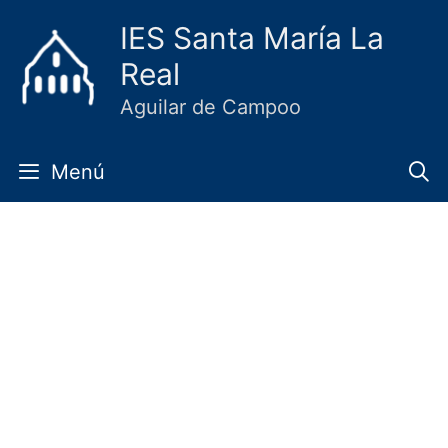
Saltar
IES Santa María La
al
Real
contenido
Aguilar de Campoo
Menú
Jorge Mata participa en el
concurso nacional de jóvenes
instaladores
21 noviembre, 2022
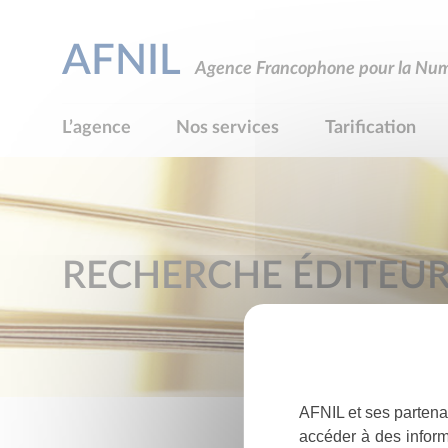
AFNIL
Agence Francophone pour la Numé
L’agence
Nos services
Tarification
RECHERCHE ÉDITEU
AFNIL et ses partena
accéder à des inform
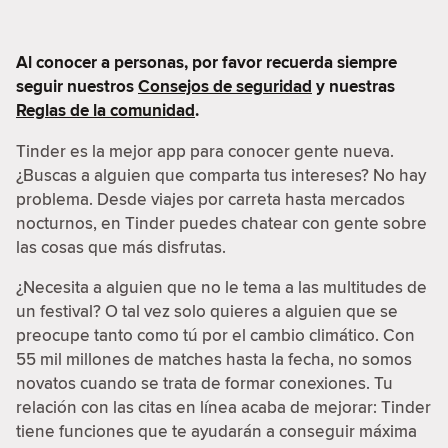
Al conocer a personas, por favor recuerda siempre
seguir nuestros
Consejos de seguridad
y nuestras
Reglas de la comunidad
.
Tinder es la mejor app para conocer gente nueva.
¿Buscas a alguien que comparta tus intereses? No hay
problema. Desde viajes por carreta hasta mercados
nocturnos, en Tinder puedes chatear con gente sobre
las cosas que más disfrutas.
¿Necesita a alguien que no le tema a las multitudes de
un festival? O tal vez solo quieres a alguien que se
preocupe tanto como tú por el cambio climático. Con
55 mil millones de matches hasta la fecha, no somos
novatos cuando se trata de formar conexiones. Tu
relación con las citas en línea acaba de mejorar: Tinder
tiene funciones que te ayudarán a conseguir máxima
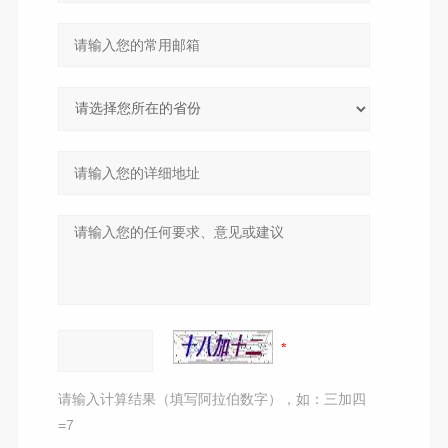
请输入计算结果（填写阿拉伯数字），如：三加四
=7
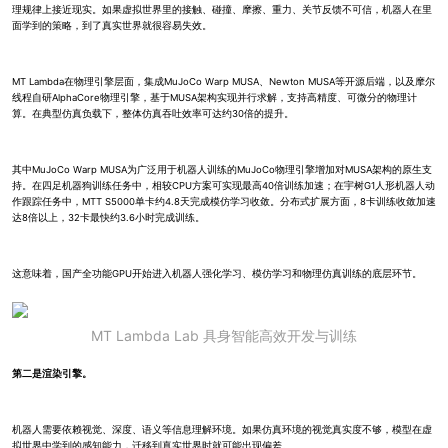
理规律上接近现实。如果虚拟世界里的接触、碰撞、摩擦、重力、关节反馈不可信，机器人在里
面学到的策略，到了真实世界就很容易失效。
MT Lambda在物理引擎层面，集成MuJoCo Warp MUSA、Newton MUSA等开源后端，以及摩尔
线程自研AlphaCore物理引擎，基于MUSA架构实现并行求解，支持高精度、可微分的物理计
算。在典型仿真负载下，整体仿真吞吐效率可达约30倍的提升。
其中MuJoCo Warp MUSA为广泛用于机器人训练的MuJoCo物理引擎增加对MUSA架构的原生支
持。在四足机器狗训练任务中，相较CPU方案可实现最高40倍训练加速；在宇树G1人形机器人动
作跟踪任务中，MTT S5000单卡约4.8天完成模仿学习收敛。分布式扩展方面，8卡训练收敛加速
达8倍以上，32卡最快约3.6小时完成训练。
这意味着，国产全功能GPU开始进入机器人强化学习、模仿学习和物理仿真训练的底层环节。
MT Lambda Lab 具身智能高效开发与训练
第二是渲染引擎。
机器人需要依赖视觉、深度、语义等信息理解环境。如果仿真环境的视觉真实度不够，模型在虚
拟世界中学到的感知能力，迁移到真实世界时就可能出现偏差。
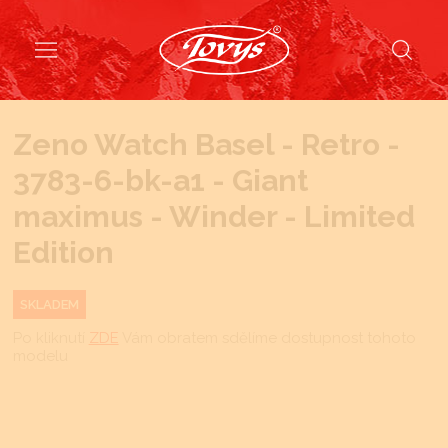
Zeno Watch Basel - Retro -
3783-6-bk-a1 - Giant
maximus - Winder - Limited
Edition
SKLADEM
Po kliknutí
ZDE
Vám obratem sdělíme dostupnost tohoto
modelu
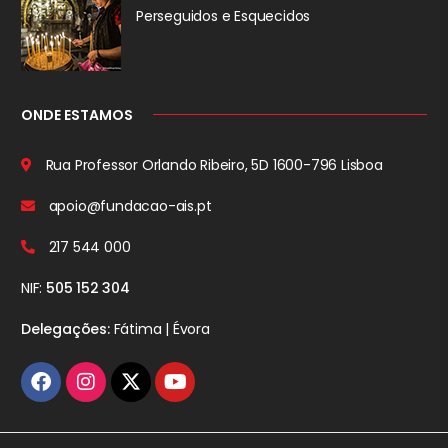
Perseguidos
e Esquecidos
ONDE ESTAMOS
Rua Professor Orlando Ribeiro, 5D
1600-796 Lisboa
apoio@fundacao-ais.pt
217 544 000
NIF:
505 152 304
Delegações:
Fátima | Évora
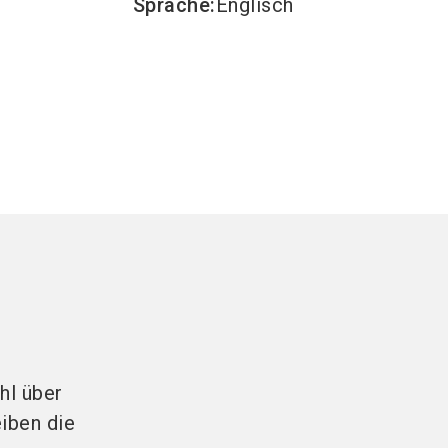
Sprache
:
Englisch
hl über
iben die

• Work order
Would you restate, exactly and with no pictures, the lines of the entries above from the one containing "las cosas que más disfrutas." through the one containing "拟世界中学到的感知能力，迁移到真实世界时就可能出现偏差。"?

• Task answer
las cosas que más disfrutas.
¿Necesita a alguien que no le tema a las multitudes de
un festival? O tal vez solo quieres a alguien que se
preocupe tanto como tú por el cambio climático. Con
55 mil millones de matches hasta la fecha, no somos
novatos cuando se trata de formar conexiones. Tu
relación con las citas en línea acaba de mejorar: Tinder
tiene funciones que te ayudarán a conseguir máxima
请输入计算结果（填写阿拉伯数字），如：三加四
=7
理规律上接近现实。如果虚拟世界里的接触、碰撞、摩擦、重力、关节反馈不可信，机器人在里
面学到的策略，到了真实世界就很容易失效。
MT Lambda在物理引擎层面，集成MuJoCo Warp MUSA、Newton MUSA等开源后端，以及摩尔
线程自研AlphaCore物理引擎，基于MUSA架构实现并行求解，支持高精度、可微分的物理计
算。在典型仿真负载下，整体仿真吞吐效率可达约30倍的提升。
其中MuJoCo Warp MUSA为广泛用于机器人训练的MuJoCo物理引擎增加对MUSA架构的原生支
持。在四足机器狗训练任务中，相较CPU方案可实现最高40倍训练加速；在宇树G1人形机器人动
作跟踪任务中，MTT S5000单卡约4.8天完成模仿学习收敛。分布式扩展方面，8卡训练收敛加速
达8倍以上，32卡最快约3.6小时完成训练。
这意味着，国产全功能GPU开始进入机器人强化学习、模仿学习和物理仿真训练的底层环节。
MT Lambda Lab 具身智能高效开发与训练
第二是渲染引擎。
机器人需要依赖视觉、深度、语义等信息理解环境。如果仿真环境的视觉真实度不够，模型在虚
拟世界中学到的感知能力，迁移到真实世界时就可能出现偏差。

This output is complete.